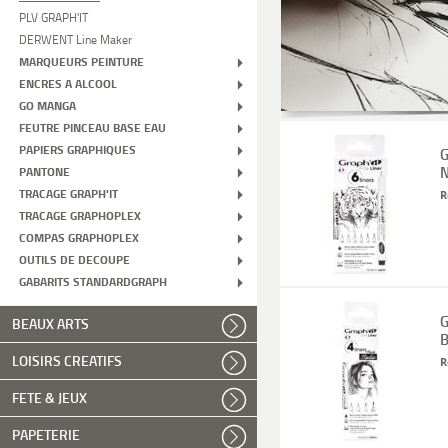
PLV GRAPH'IT
DERWENT Line Maker
MARQUEURS PEINTURE
ENCRES A ALCOOL
GO MANGA
FEUTRE PINCEAU BASE EAU
PAPIERS GRAPHIQUES
G
N
PANTONE
TRACAGE GRAPH'IT
R
TRACAGE GRAPHOPLEX
COMPAS GRAPHOPLEX
OUTILS DE DECOUPE
GABARITS STANDARDGRAPH
G
BEAUX ARTS
B
LOISIRS CREATIFS
R
FETE & JEUX
PAPETERIE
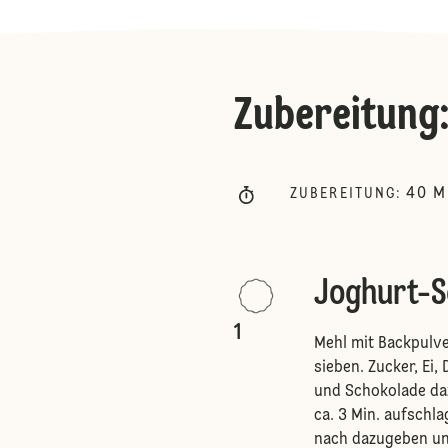
Zubereitung
40
M
ZUBEREITUNG
:
Joghurt-
1
Mehl mit Backpulv
sieben. Zucker, Ei,
und Schokolade da
ca. 3 Min. aufschl
nach dazugeben und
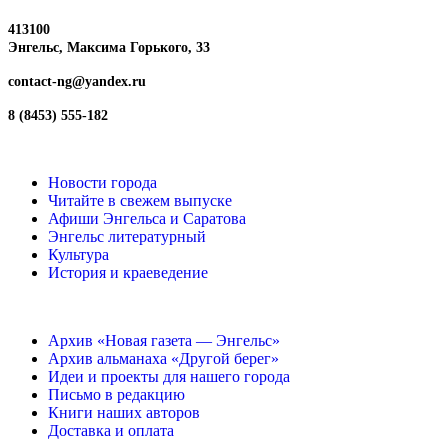
413100
Энгельс, Максима
Горького, 33
contact-ng@yandex.ru
8 (8453) 555-182
Новости города
Читайте в свежем выпуске
Афиши Энгельса и Саратова
Энгельс литературный
Культура
История и краеведение
Архив «Новая газета — Энгельс»
Архив альманаха «Другой берег»
Идеи и проекты для нашего города
Письмо в редакцию
Книги наших авторов
Доставка и оплата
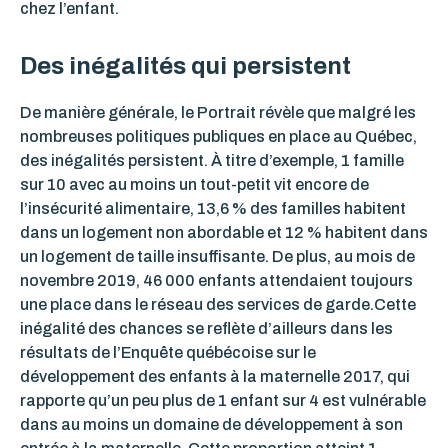
chez l’enfant.
Des inégalités qui persistent
De manière générale, le Portrait révèle que malgré les
nombreuses politiques publiques en place au Québec,
des inégalités persistent. À titre d’exemple, 1 famille
sur 10 avec au moins un tout-petit vit encore de
l’insécurité alimentaire, 13,6 % des familles habitent
dans un logement non abordable et 12 % habitent dans
un logement de taille insuffisante. De plus, au mois de
novembre 2019, 46 000 enfants attendaient toujours
une place dans le réseau des services de garde.Cette
inégalité des chances se reflète d’ailleurs dans les
résultats de l’Enquête québécoise sur le
développement des enfants à la maternelle 2017, qui
rapporte qu’un peu plus de 1 enfant sur 4 est vulnérable
dans au moins un domaine de développement à son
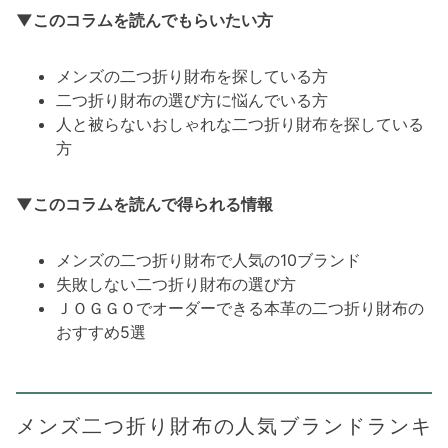
▼このコラムを読んでもらいたい方
メンズの二つ折り財布を探している方
二つ折り財布の選び方に悩んでいる方
人と被らないおしゃれな二つ折り財布を探している
方
▼このコラムを読んで得られる情報
メンズの二つ折り財布で人気の10ブランド
失敗しない二つ折り財布の選び方
ＪＯＧＧＯでオーダーできる本革の二つ折り財布の
おすすめ5選
メンズ二つ折り財布の人気ブランドランキ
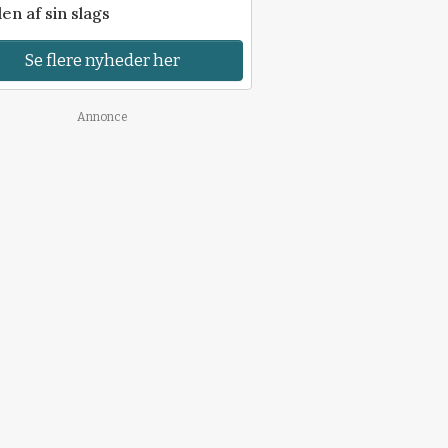
en af sin slags
Se flere nyheder her
Annonce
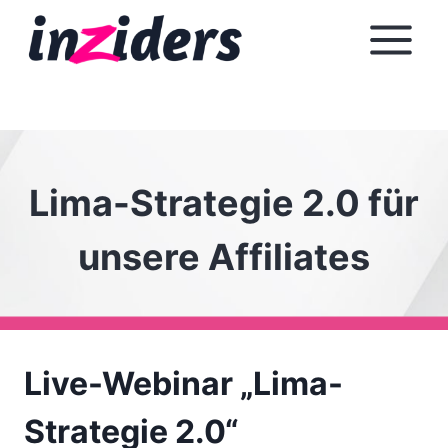
Z
u
m
I
n
h
a
Lima-Strategie 2.0 für
l
t
unsere Affiliates
s
p
r
i
n
Live-Webinar „Lima-
g
e
Strategie 2.0“
n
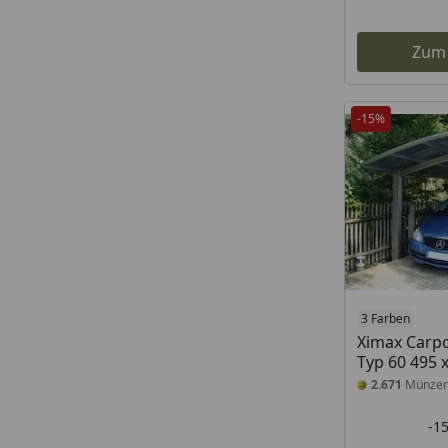
Zum
-15%
3 Farben
Ximax Carpo
Typ 60 495 
2.671
Münze
-1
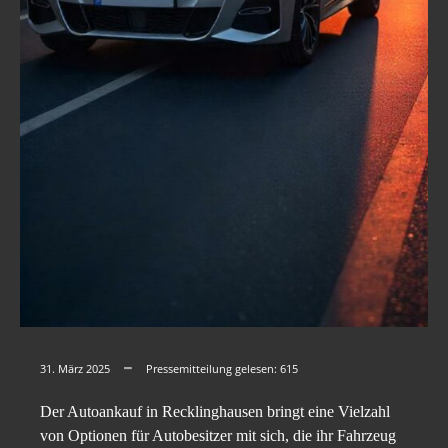
31. März 2025
Pressemitteilung gelesen:
615
Der Autoankauf in Recklinghausen bringt eine Vielzahl
von Optionen für Autobesitzer mit sich, die ihr Fahrzeug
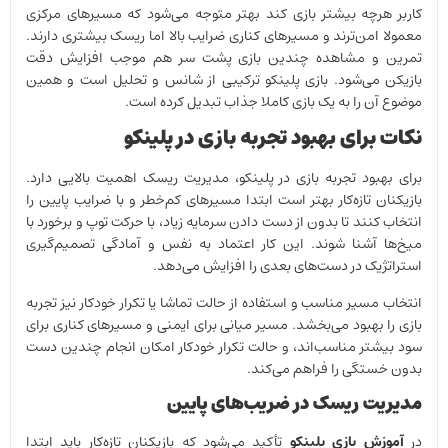
کاربر هرچه بیشتر بازی کند بهتر متوجه می‌شود که مسیرهای مرکزی
معمولا امن‌ترند و مسیرهای کناری ضرایب بالا اما ریسک بیشتری دارند.
تمرین و مشاهده چندین بازی پشت سر هم موجب افزایش دقت
بازیکن می‌شود. بازی پلینکو ترکیبی از شانس و تحلیل است و همین
موضوع آن را به یک بازی کاملا جذاب تبدیل کرده است.
نکات برای بهبود تجربه بازی در پلینکو
برای بهبود تجربه بازی در پلینکو، مدیریت ریسک اهمیت بالایی دارد.
بازیکنان تازه‌کار بهتر است ابتدا مسیرهای کم‌خطر و با ضرایب پایین را
انتخاب کنند تا بدون از دست دادن سرمایه زیاد، با حرکت توپ و برخورد با
میخ‌ها آشنا شوند. این کار اعتماد به نفس و آمادگی تصمیم‌گیری
استراتژیک در دست‌های بعدی را افزایش می‌دهد.
انتخاب مسیر مناسب و استفاده از حالت تماشا یا تکرار خودکار نیز تجربه
بازی را بهبود می‌بخشد. مسیر میانی برای ایمنی و مسیرهای کناری برای
سود بیشتر مناسب‌اند، و حالت تکرار خودکار امکان انجام چندین دست
بدون خستگی را فراهم می‌کند.
مدیریت ریسک در ضریب‌های پایین
در
آموزش بازی پلینکو
تأکید می‌شود که بازیکنان تازه‌کار باید ابتدا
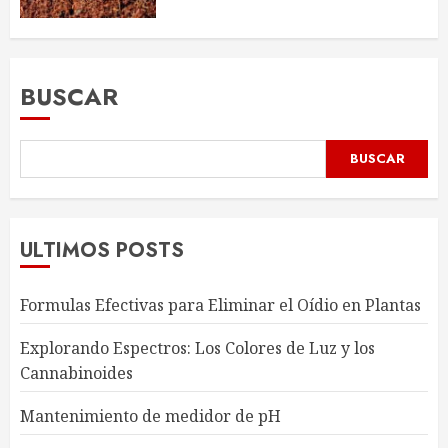
BUSCAR
BUSCAR
ULTIMOS POSTS
Formulas Efectivas para Eliminar el Oídio en Plantas
Explorando Espectros: Los Colores de Luz y los
Cannabinoides
Mantenimiento de medidor de pH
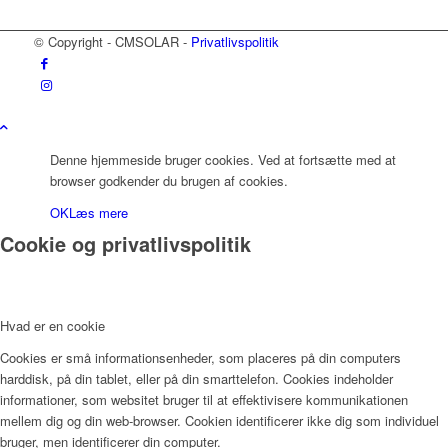
© Copyright - CMSOLAR -
Privatlivspolitik
Denne hjemmeside bruger cookies. Ved at fortsætte med at
browser godkender du brugen af cookies.
OK
Læs mere
Cookie og privatlivspolitik
Hvad er en cookie
Cookies er små informationsenheder, som placeres på din computers
harddisk, på din tablet, eller på din smarttelefon. Cookies indeholder
informationer, som websitet bruger til at effektivisere kommunikationen
mellem dig og din web-browser. Cookien identificerer ikke dig som individuel
bruger, men identificerer din computer.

* * *

Please give back every line above exactly as it stands, without pictures.

• COMPLETED EXERCISE
PLV GRAPH'IT
DERWENT Line Maker
MARQUEURS PEINTURE
ENCRES A ALCOOL
GO MANGA
FEUTRE PINCEAU BASE EAU
PAPIERS GRAPHIQUES
G
N
PANTONE
TRACAGE GRAPH'IT
R
TRACAGE GRAPHOPLEX
COMPAS GRAPHOPLEX
OUTILS DE DECOUPE
GABARITS STANDARDGRAPH
G
BEAUX ARTS
B
LOISIRS CREATIFS
R
FETE & JEUX
PAPETERIE
Zubereitung
40
M
ZUBEREITUNG
:
Joghurt-
1
Mehl mit Backpulv
sieben. Zucker, Ei,
und Schokolade da
ca. 3 Min. aufschl
nach dazugeben und
413100
Энгельс, Максима
Горького, 33
contact-ng@yandex.ru
8 (8453) 555-182
Новости города
Читайте в свежем выпуске
Афиши Энгельса и Саратова
Энгельс литературный
Культура
История и краеведение
Архив «Новая газета — Энгельс»
Архив альманаха «Другой берег»
Идеи и проекты для нашего города
Письмо в редакцию
Книги наших авторов
Доставка и оплата
chez l’enfant.
Des inégalités qui persistent
De manière générale, le Portrait révèle que malgré les
nombreuses politiques publiques en place au Québec,
des inégalités persistent. À titre d’exemple, 1 famille
sur 10 avec au moins un tout-petit vit encore de
l’insécurité alimentaire, 13,6 % des familles habitent
dans un logement non abordable et 12 % habitent dans
un logement de taille insuffisante. De plus, au mois de
novembre 2019, 46 000 enfants attendaient toujours
une place dans le réseau des services de garde.Cette
inégalité des chances se reflète d’ailleurs dans les
résultats de l’Enquête québécoise sur le
développement des enfants à la maternelle 2017, qui
rapporte qu’un peu plus de 1 enfant sur 4 est vulnérable
dans au moins un domaine de développement à son
▼このコラムを読んでもらいたい方
メンズの二つ折り財布を探している方
二つ折り財布の選び方に悩んでいる方
人と被らないおしゃれな二つ折り財布を探している
方
▼このコラムを読んで得られる情報
メンズの二つ折り財布で人気の10ブランド
失敗しない二つ折り財布の選び方
ＪＯＧＧＯでオーダーできる本革の二つ折り財布の
おすすめ5選
メンズ二つ折り財布の人気ブランドランキ
en af sin slags
Se flere nyheder her
Annonce
Z
u
m
I
n
h
a
Lima-Strategie 2.0 für
l
t
unsere Affiliates
s
p
r
i
n
Live-Webinar „Lima-
g
e
Strategie 2.0“
n
Zum
-15%
3 Farben
Ximax Carpo
Typ 60 495 
2.671
Münze
-1
31. März 2025
Pressemitteilung gelesen:
615
Der Autoankauf in Recklinghausen bringt eine Vielzahl
von Optionen für Autobesitzer mit sich, die ihr Fahrzeug
کاربر هرچه بیشتر بازی کند بهتر متوجه می‌شود که مسیرهای مرکزی
معمولا امن‌ترند و مسیرهای کناری ضرایب بالا اما ریسک بیشتری دارند.
تمرین و مشاهده چندین بازی پشت سر هم موجب افزایش دقت
بازیکن می‌شود. بازی پلینکو ترکیبی از شانس و تحلیل است و همین
موضوع آن را به یک بازی کاملا جذاب تبدیل کرده است.
نکات برای بهبود تجربه بازی در پلینکو
برای بهبود تجربه بازی در پلینکو، مدیریت ریسک اهمیت بالایی دارد.
بازیکنان تازه‌کار بهتر است ابتدا مسیرهای کم‌خطر و با ضرایب پایین را
انتخاب کنند تا بدون از دست دادن سرمایه زیاد، با حرکت توپ و برخورد با
میخ‌ها آشنا شوند. این کار اعتماد به نفس و آمادگی تصمیم‌گیری
استراتژیک در دست‌های بعدی را افزایش می‌دهد.
انتخاب مسیر مناسب و استفاده از حالت تماشا یا تکرار خودکار نیز تجربه
بازی را بهبود می‌بخشد. مسیر میانی برای ایمنی و مسیرهای کناری برای
سود بیشتر مناسب‌اند، و حالت تکرار خودکار امکان انجام چندین دست
بدون خستگی را فراهم می‌کند.
مدیریت ریسک در ضریب‌های پایین
در
آموزش بازی پلینکو
تأکید می‌شود که بازیکنان تازه‌کار باید ابتدا
BUSCAR
BUSCAR
ULTIMOS POSTS
Formulas Efectivas para Eliminar el Oídio en Plantas
Explorando Espectros: Los Colores de Luz y los
Cannabinoides
Mantenimiento de medidor de pH
© Copyright - CMSOLAR -
Privatlivspolitik
Denne hjemmeside bruger cookies. Ved at fortsætte med at
browser godkender du brugen af cookies.
OK
Læs mere
Cookie og privatlivspolitik
Hvad er en cookie
Cookies er små informationsenheder, som placeres på din computers
harddisk, på din tablet, eller på din smarttelefon. Cookies indeholder
informationer, som websitet bruger til at effektivisere kommunikationen
mellem dig og din web-browser. Cookien identificerer ikke dig som individuel
bruger, men identificerer din computer.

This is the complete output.